V.I.P. Industries (VIP IN) - Jinesh Joshi - Research Analyst, Prabhudas Lilladher Pvt Ltd.

Rating: HOLD | CMP: Rs613 | TP: Rs689

Q2FY24 Result Update – Higher opex dents EBITDA margin

Quick Pointers:

§ GM rises to 55.5% amid improvement in product mix and accrual of full benefits arising from falling crude price in earlier quarters.

§ EBITDA margin falters to 9.7% amid rise in A&P spends to Rs560mn.

We cut our EPS estimates by 21%/7%/2% for FY24E/FY25E/FY26E and downgrade the stock to a HOLD as we re-align our indirect cost assumptions in light of weak performance in 2QFY24 which was marred by 1) higher A&P spends of Rs560mn 2) additional outgo of Rs150mn pertaining to freight & warehousing and 3) one-time expense of Rs60mn relating to a payment made to BCG to fast track growth in e-com channel. Nonetheless, GM improvement to 55.5% was noteworthy but we believe sustainability can prove to be a challenge given rising crude prices. VIP has been facing considerable growth challenges over the last 2 quarters (top-line growth of 7.0% YoY in 1HFY24) and it remains to be seen whether a change of guard at top-level can bring an end to concerns surrounding erosion in market share. We expect sales/EBITDA CAGR of 10%/15% over FY23-FY26E and downgrade the stock to a HOLD with a TP of Rs689 (earlier Rs721) valuing it at 38x Sep-25 EPS (no change in target multiple).

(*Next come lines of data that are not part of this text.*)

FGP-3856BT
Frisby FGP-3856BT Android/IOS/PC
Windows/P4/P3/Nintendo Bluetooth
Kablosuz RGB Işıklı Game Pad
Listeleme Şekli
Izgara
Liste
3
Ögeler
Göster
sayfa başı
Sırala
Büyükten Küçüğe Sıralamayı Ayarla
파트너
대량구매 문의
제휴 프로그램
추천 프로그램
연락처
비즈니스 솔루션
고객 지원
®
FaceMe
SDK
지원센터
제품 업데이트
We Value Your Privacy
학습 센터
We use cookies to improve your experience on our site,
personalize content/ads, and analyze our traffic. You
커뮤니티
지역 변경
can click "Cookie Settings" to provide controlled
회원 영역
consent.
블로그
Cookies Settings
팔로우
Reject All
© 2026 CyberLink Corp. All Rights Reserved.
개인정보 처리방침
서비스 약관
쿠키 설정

Revenue increased 6.1% YoY: Top-line increased 6.1% YoY to Rs5,461mn (PLe of Rs5,508mn). In 1HFY24, backpacks/handbags contributed 13%/4% to the top-line.

GM bounces back to 55.5%: Gross profit increased 22.4% YoY to Rs3,031mn (PLe of Rs2,699mn) with margin of 55.5% (PLe of 49.0%). GM improvement was due to better product mix and accrual of full benefits arising from falling crude price in earlier quarters.

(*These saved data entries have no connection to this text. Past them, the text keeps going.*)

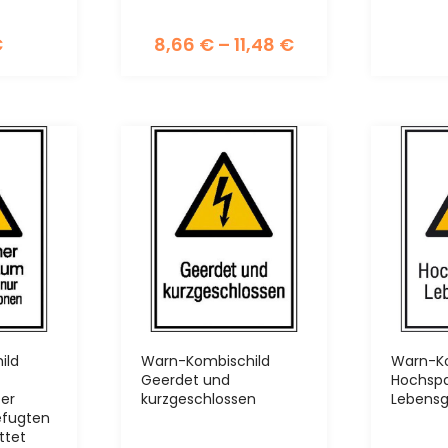
€
8,66
€
–
11,48
€
ild
Warn-Kombischild
Warn-Ko
Geerdet und
Hochsp
Der
kurzgeschlossen
Lebensg
befugten
ttet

EBITDA margin falters to 9.7%: EBITDA decreased 26.1% YoY to Rs529mn (PLe of Rs700mn) with a margin of 9.7% (PLe 12.7%). EBITDA margin was below our estimates due to higher than expected other expenses of Rs1,841mn (PLe Rs1,322mn) largely led by higher A&P spends.

Adjusted PAT at Rs133mn: Adjusted PAT decreased 69.4% YoY to Rs133mn (PLe of Rs344mn) with a margin of 2.4% (PLe 6.2%) as compared to margins of 8.4%/5.0% in Q2FY23/Q1FY24 respectively.

Con-call highlights: 1) 26 new launches are scheduled in the next three to four months. 2) A&P spends stood at Rs560mn in 2QFY24 (of which Rs230mn was spent on performance marketing). 3) Rs60mn was paid to BCG for an e-commerce project, while Rs150mn was incurred for additional freight & handling charges. 4) Majority of the inventory worth Rs7,635mn, consists of backpacks. 5) In 2QFY24, VIP opened 37 EBOs, and has signed up stores at 6 airports exclusively for Carlton. 6) Capex plan of Rs2bn has been put on hold, and additional sum of Rs500mn will be incurred to expand HL capacity, of which Rs250-300mn has already been spent. Overall capex guidance for FY24E is pegged at Rs800-850mn. 7) VIP targets to open ~100 EBO’s in FY24E, with 63 stores already opened in 1HFY24. 8) Current capacity stands at 17 lakh pieces and will be increased to 20 lakh pieces.